### Your assignment
Find the line with "Производство" in the data below. Repeat it and every line after it up to the end, exactly, but drop the pictures.
_ _ _ _
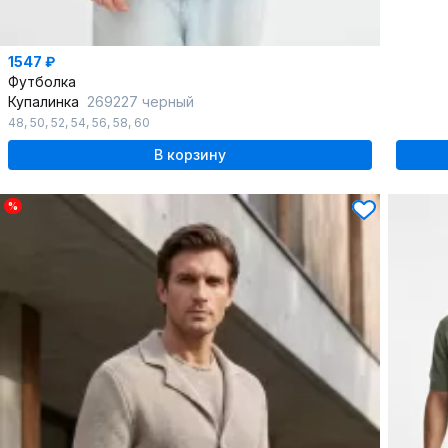
1547 ₽
Футболка
Купалинка
269227 черный
48
,
50
,
52
,
54
,
56
,
58
,
60
В корзину
%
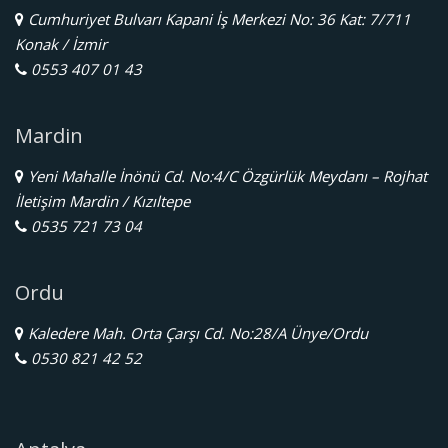
Cumhuriyet Bulvarı Kapani İş Merkezi No: 36 Kat: 7/711
Konak / İzmir
0553 407 01 43
Mardin
Yeni Mahalle İnönü Cd. No:4/C Özgürlük Meydanı – Rojhat
İletişim Mardin / Kızıltepe
0535 721 73 04
Ordu
Kaledere Mah. Orta Çarşı Cd. No:28/A Ünye/Ordu
0530 821 42 52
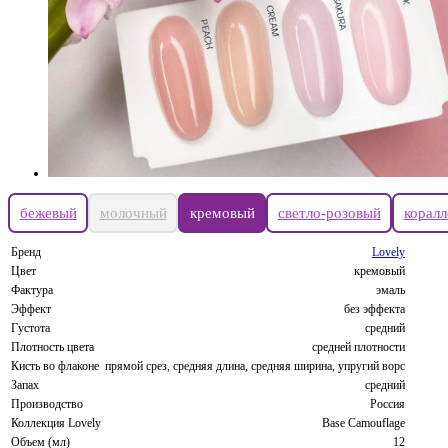
бежевый
молочный
кремовый
светло-розовый
корал
Бренд
Lovely
Цвет
кремовый
Фактура
эмаль
Эффект
без эффекта
Густота
средний
Плотность цвета
средней плотности
Кисть во флаконе
прямой срез, средняя длина, средняя ширина, упругий ворс
Запах
средний
Производство
Россия
Коллекция Lovely
Base Camouflage
Объем (мл)
12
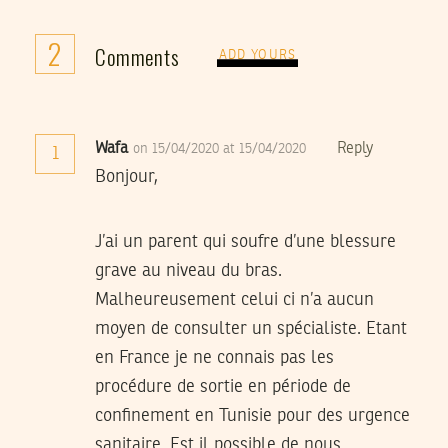
2
Comments
ADD YOURS
Wafa
Reply
on 15/04/2020 at 15/04/2020
1
Bonjour,
J’ai un parent qui soufre d’une blessure
grave au niveau du bras.
Malheureusement celui ci n’a aucun
moyen de consulter un spécialiste. Etant
en France je ne connais pas les
procédure de sortie en période de
confinement en Tunisie pour des urgence
sanitaire. Est il possible de nous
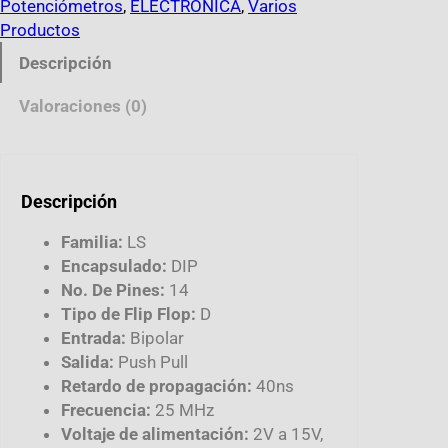
Potenciómetros
, 
ELECTRÓNICA
, 
Varios
Productos
Descripción
Valoraciones (0)
Descripción
Familia:
LS
Encapsulado:
DIP
No. De Pines:
14
Tipo de Flip Flop:
D
Entrada:
Bipolar
Salida:
Push Pull
Retardo de propagación:
40ns
Frecuencia:
25 MHz
Voltaje de alimentación:
2V a 15V,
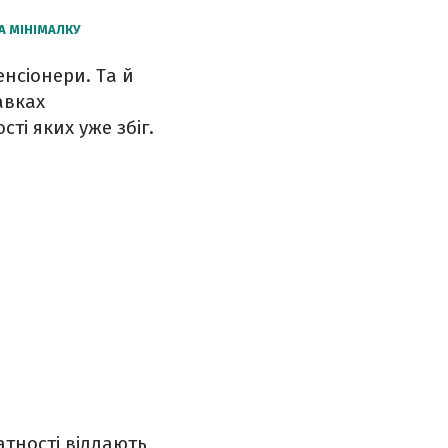
А МІНІМАЛКУ
нсіонери. Та й
авках
ті яких уже збіг.
атності віддають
_ _ _ _
### Answer area
Производство
Россия
Коллекция Lovely
Base Camouflage
Объем (мл)
12
2
Comments
ADD YOURS
Wafa
Reply
on 15/04/2020 at 15/04/2020
1
Bonjour,
J’ai un parent qui soufre d’une blessure
grave au niveau du bras.
Malheureusement celui ci n’a aucun
moyen de consulter un spécialiste. Etant
en France je ne connais pas les
procédure de sortie en période de
confinement en Tunisie pour des urgence
sanitaire. Est il possible de nous
Potenciómetros
, 
ELECTRÓNICA
, 
Varios
Productos
Descripción
Valoraciones (0)
Descripción
Familia:
LS
Encapsulado:
DIP
No. De Pines:
14
Tipo de Flip Flop:
D
Entrada:
Bipolar
Salida:
Push Pull
Retardo de propagación:
40ns
Frecuencia:
25 MHz
Voltaje de alimentación:
2V a 15V,
А МІНІМАЛКУ
нсіонери. Та й
авках
ті яких уже збіг.
атності віддають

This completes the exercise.